Supreme Court’s Recent NFL Ruling a Good Reminder for Trade Associations

The Supreme Court recently  ruled that the National Football  League’s apparel contract with  Reebok is subject to the Sherman  Antitrust Act. Believe it or not, this ruling may affect your business.

The Plaintiff, an apparel company, sued the NFL alleging that the league’s apparel contract with Reebok violates the Sherman Antitrust  Act. The Act provides that “[e]very  contract… in restraint of trade or commerce… is declared to be illegal.” The antitrust laws are in place  to encourage competition and protect  against the creation of monopolies that harm the consumer.

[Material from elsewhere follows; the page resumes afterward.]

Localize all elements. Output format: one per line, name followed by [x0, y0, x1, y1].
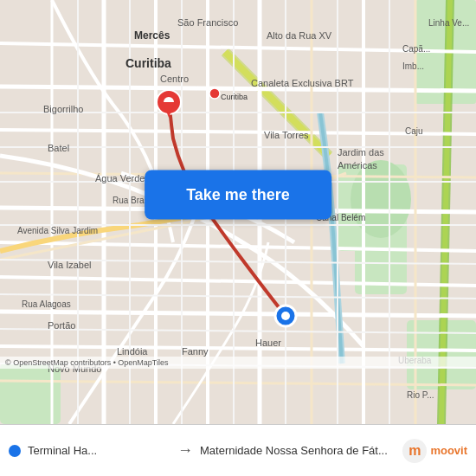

The Court determined that the  NFL’s teams should be considered  separate entities for antitrust purposes,  such that the apparel company can proceed with its lawsuit. Since each NFL franchise is competing  against the others, not only on the field but in terms of apparel sales, the NFL’s apparel contract with Reebok is subject to the Sherman Antitrust  Act. Note that the Court was only ruling on whether the case  should be allowed to go forward, not  whether the contract actually violates  the Act.

Many of our clients are members of trade associations or other organizations consisting of separate businesses coming together to work towards a common goal. Like the NFL’s apparel contract, contracts entered into by these organizations  can be subject to antitrust laws.

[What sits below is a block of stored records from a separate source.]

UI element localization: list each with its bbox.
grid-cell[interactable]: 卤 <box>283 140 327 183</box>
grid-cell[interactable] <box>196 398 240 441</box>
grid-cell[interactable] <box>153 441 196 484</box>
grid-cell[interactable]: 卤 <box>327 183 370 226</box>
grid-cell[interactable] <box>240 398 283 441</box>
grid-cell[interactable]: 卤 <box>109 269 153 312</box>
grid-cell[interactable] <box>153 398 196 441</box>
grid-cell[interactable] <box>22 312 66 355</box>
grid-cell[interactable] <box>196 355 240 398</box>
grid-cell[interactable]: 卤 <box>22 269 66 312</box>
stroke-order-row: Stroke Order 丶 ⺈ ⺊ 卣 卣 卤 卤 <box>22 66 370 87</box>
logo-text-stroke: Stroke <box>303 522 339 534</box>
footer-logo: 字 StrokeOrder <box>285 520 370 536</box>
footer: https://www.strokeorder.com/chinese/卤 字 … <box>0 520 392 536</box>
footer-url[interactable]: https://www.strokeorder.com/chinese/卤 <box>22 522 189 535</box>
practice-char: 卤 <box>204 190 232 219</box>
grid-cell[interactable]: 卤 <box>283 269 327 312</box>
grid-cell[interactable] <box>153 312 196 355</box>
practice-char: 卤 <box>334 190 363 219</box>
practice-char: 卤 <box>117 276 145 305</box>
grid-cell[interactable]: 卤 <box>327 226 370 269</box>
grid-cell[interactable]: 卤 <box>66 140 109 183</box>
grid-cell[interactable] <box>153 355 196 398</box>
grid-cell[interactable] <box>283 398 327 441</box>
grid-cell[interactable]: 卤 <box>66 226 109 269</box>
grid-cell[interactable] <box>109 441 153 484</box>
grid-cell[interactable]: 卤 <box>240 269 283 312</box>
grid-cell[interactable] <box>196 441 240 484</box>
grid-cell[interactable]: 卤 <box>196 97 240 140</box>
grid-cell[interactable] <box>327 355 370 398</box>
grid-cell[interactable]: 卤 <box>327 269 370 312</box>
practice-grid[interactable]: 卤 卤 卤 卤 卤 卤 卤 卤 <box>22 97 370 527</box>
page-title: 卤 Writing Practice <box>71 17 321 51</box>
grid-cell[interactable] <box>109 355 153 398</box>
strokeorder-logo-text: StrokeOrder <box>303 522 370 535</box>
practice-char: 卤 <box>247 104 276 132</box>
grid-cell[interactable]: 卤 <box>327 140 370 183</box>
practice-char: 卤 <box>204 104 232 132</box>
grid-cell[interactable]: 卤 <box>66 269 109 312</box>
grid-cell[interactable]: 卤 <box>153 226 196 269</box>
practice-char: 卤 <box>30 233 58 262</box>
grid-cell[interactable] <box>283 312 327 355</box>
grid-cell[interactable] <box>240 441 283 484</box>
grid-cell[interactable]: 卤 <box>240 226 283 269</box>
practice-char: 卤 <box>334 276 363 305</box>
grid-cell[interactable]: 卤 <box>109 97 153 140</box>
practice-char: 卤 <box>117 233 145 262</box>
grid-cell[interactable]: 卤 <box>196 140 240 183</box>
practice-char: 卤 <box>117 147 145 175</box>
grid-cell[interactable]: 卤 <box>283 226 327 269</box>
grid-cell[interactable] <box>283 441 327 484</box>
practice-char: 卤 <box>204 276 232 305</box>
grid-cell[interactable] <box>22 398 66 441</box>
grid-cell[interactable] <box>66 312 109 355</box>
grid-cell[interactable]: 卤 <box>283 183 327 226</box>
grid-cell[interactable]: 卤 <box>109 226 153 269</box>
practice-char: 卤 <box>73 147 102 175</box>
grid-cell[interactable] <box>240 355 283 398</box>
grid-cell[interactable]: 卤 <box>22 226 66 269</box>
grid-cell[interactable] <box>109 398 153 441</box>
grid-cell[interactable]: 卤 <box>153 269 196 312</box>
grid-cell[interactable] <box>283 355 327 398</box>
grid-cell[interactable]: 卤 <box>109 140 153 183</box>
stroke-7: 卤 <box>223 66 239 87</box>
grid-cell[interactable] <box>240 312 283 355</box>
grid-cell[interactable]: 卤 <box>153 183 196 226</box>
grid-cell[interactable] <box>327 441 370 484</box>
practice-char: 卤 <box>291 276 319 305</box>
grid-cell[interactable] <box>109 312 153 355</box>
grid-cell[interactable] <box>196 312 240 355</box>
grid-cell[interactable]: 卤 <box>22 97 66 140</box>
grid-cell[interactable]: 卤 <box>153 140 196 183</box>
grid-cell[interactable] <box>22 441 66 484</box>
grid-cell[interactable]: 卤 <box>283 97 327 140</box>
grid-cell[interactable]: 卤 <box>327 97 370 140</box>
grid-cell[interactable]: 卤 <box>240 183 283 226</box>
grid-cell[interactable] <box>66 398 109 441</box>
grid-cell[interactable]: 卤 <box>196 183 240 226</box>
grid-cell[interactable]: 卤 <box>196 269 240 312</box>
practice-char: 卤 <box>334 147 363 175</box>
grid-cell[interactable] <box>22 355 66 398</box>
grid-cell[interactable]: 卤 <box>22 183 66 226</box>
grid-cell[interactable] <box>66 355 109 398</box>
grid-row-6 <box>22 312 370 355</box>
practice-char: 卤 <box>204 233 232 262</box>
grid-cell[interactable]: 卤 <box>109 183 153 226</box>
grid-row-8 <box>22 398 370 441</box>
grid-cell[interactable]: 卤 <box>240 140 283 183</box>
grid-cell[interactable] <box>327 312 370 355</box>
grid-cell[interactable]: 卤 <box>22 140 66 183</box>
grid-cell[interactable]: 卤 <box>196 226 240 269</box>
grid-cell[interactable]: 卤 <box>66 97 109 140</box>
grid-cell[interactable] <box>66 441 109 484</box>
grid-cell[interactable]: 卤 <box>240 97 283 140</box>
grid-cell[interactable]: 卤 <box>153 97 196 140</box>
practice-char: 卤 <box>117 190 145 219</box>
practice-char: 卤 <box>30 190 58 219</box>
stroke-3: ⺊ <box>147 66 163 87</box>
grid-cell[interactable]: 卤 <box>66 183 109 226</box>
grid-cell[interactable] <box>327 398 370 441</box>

(For example, consider a situation in which a group of suppliers agrees that it will not sell materials to a particular business or group of businesses).  Although the group may be acting in the best interest of their businesses, such an agreement may violate state or federal antitrust laws, and the group could be subject to substantial fines and other penalties.

As a member of a trade association, it is important to understand that these laws exist. If you are concerned  about any of the contracts  entered into by your organization or any contracts currently being considered, it may be a good idea to have  them reviewed by your attorney.